Emmanuel Macron : second mandat et nouvelle donne

Asset Management - Le 24 avril dernier, Emmanuel Macron a été réélu Président de la République française. Dans un contexte inflationniste, quelle sera sa marge de manœuvre économique ? Quelles perspectives pour la croissance française en 2022 ? Olivier Guillou, Directeur de la gestion chez Ecofi, partage son analyse.

Emmanuel Macron est réélu pour un second mandat avec 58,5 % des voix contre Marine Le Pen. Les Français ont donc voté majoritairement pour le projet pro-européen et la nécessité d’une accélération de la transition énergétique. Néanmoins, ces élections soulignent les fractures profondes de la société française, et gouverner ne sera pas aisé. Les élections législatives apparaissent à ce stade incertaines pour dégager une majorité de gouvernement, même si historiquement les Français ont toujours donné au président élu une majorité de gouvernement.

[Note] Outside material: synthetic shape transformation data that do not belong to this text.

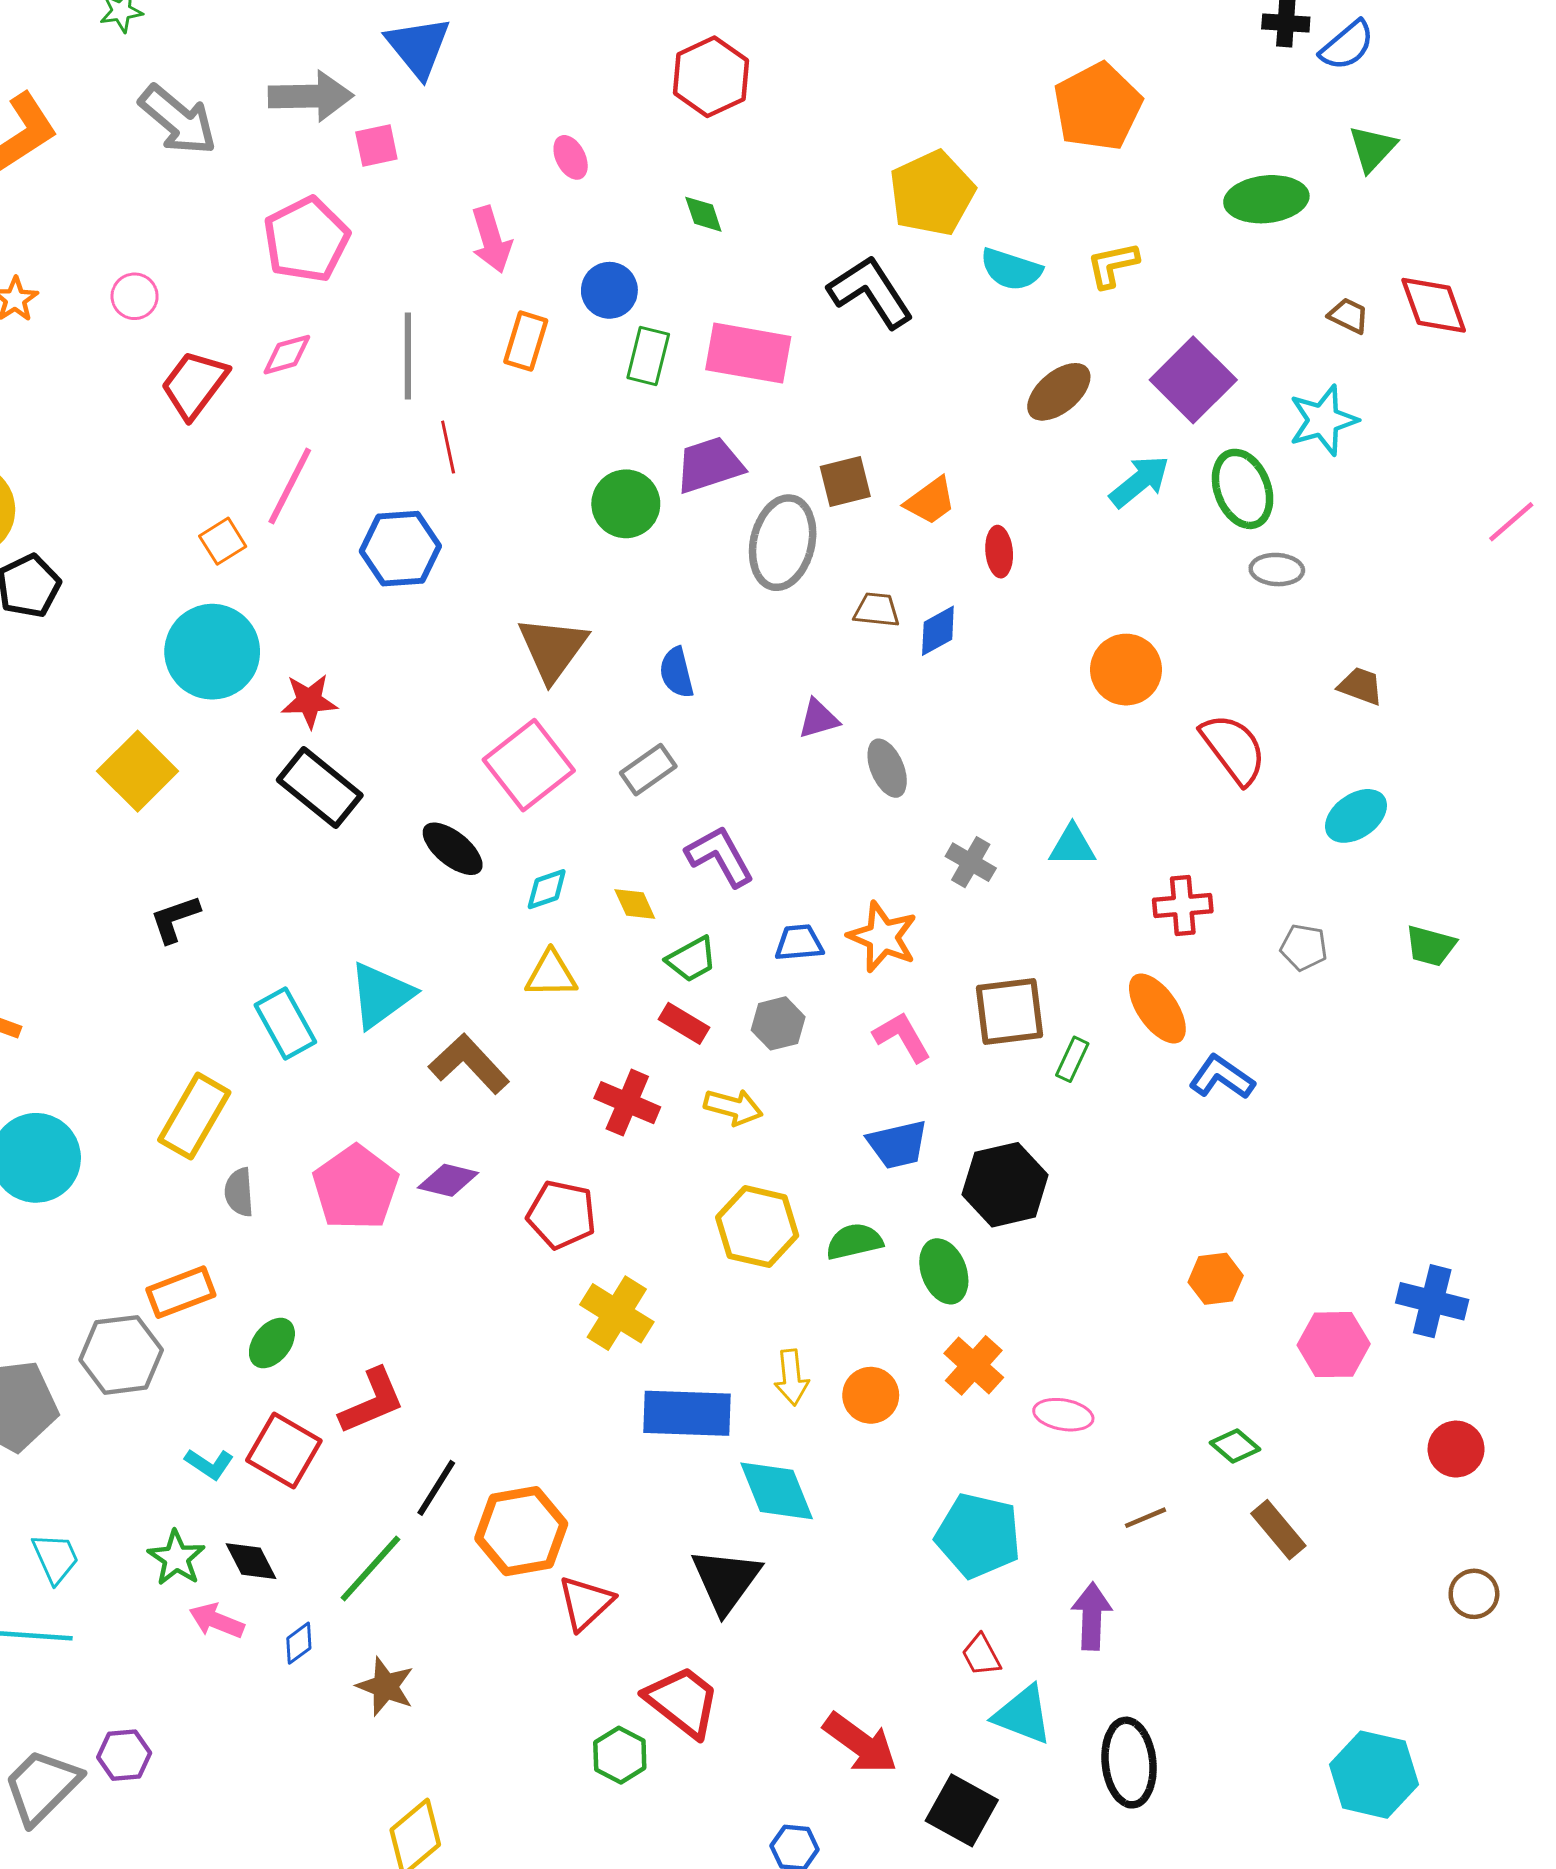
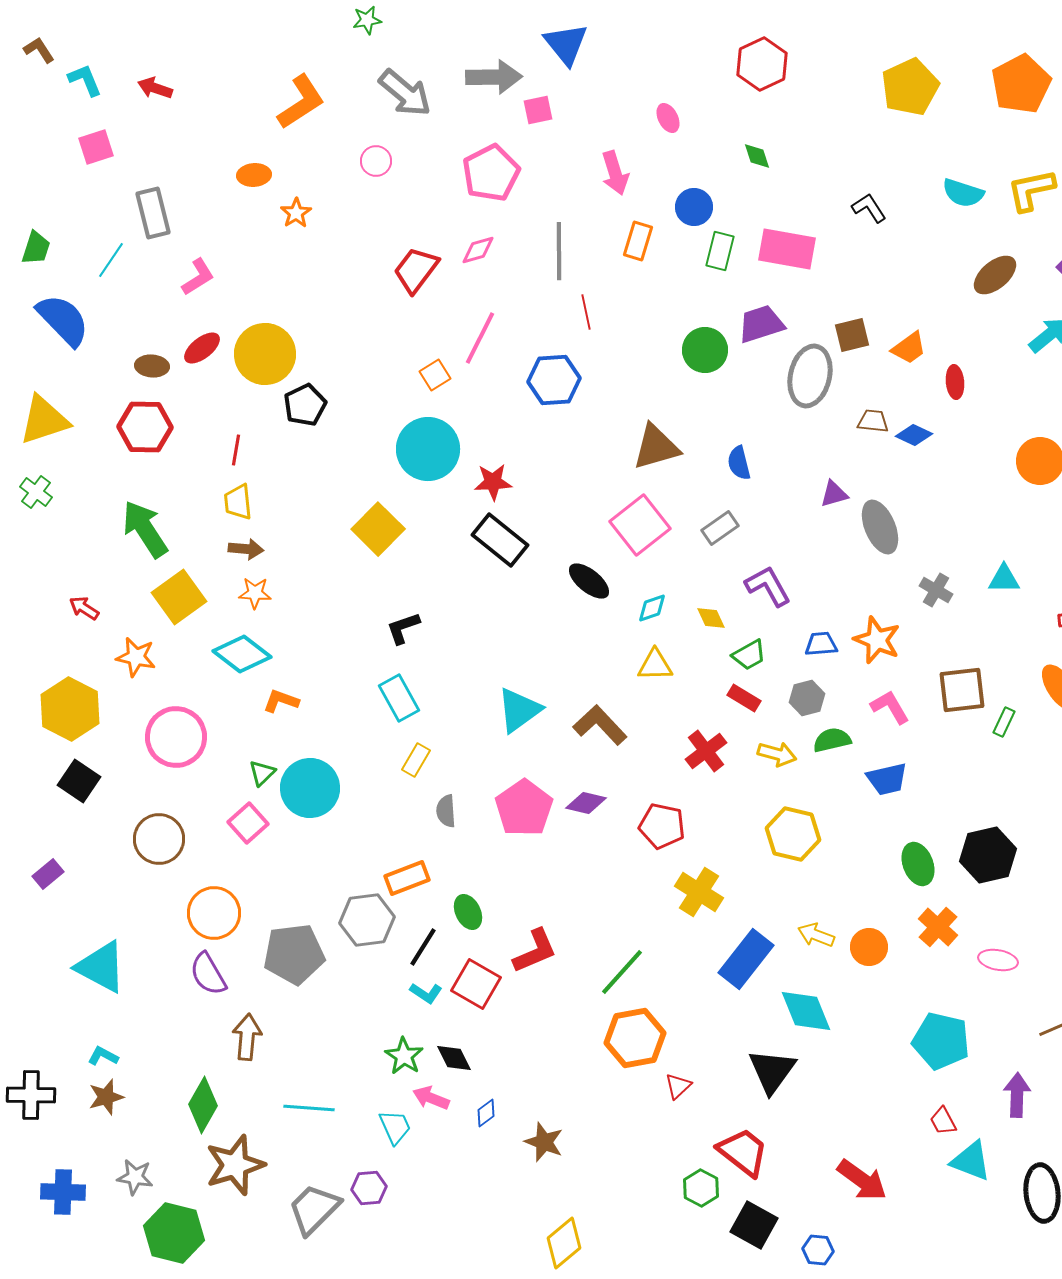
yellow pentagon: (932, 193) -> (910, 87), moved
yellow L-shape: (1113, 265) -> (1031, 190), size x1.4
black L-shape: (871, 292) -> (869, 208), size x0.6
pink circle: (135, 296) -> (376, 161), moved
blue diamond: (938, 631) -> (914, 435), turned 54
brown triangle: (553, 649) -> (656, 447), turned 38
gray ellipse: (887, 768) -> (880, 527), size x1.4
cyan triangle: (381, 995) -> (519, 710), moved
cyan rectangle: (285, 1023) -> (399, 698), moved
red cross: (627, 1103) -> (706, 751), turned 30
yellow rectangle: (194, 1116) -> (416, 760), size x0.6
black hexagon: (1005, 1185) -> (988, 855), moved
green semicircle: (854, 1241) -> (832, 740), moved
green ellipse: (272, 1343) -> (468, 912), turned -64
yellow arrow: (792, 1377) -> (816, 935), turned 117
blue rectangle: (687, 1413) -> (746, 959), turned -54
black line: (436, 1488) -> (423, 947), moved
cyan trapezoid: (55, 1558) -> (395, 1127), moved
green line: (370, 1568) -> (622, 972), moved
red triangle: (585, 1603) -> (678, 1086), size x0.7
black square: (962, 1810) -> (754, 1225), moved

Pouvoir d’achat des Français

Mais, cette fois-ci, la désaffectation et la désaffiliation des partis historiques de gouvernement font peser un doute sur cette issue. Rappelons que la thématique majeure de la campagne a été le pouvoir d’achat, la plupart des candidats ayant mis en avant des dépenses supplémentaires compensées par des hypothèses d’économies plus ou moins incertaines. L’Institut Montaigne avait réalisé un travail d’estimation des mesures proposées avant le premier tour.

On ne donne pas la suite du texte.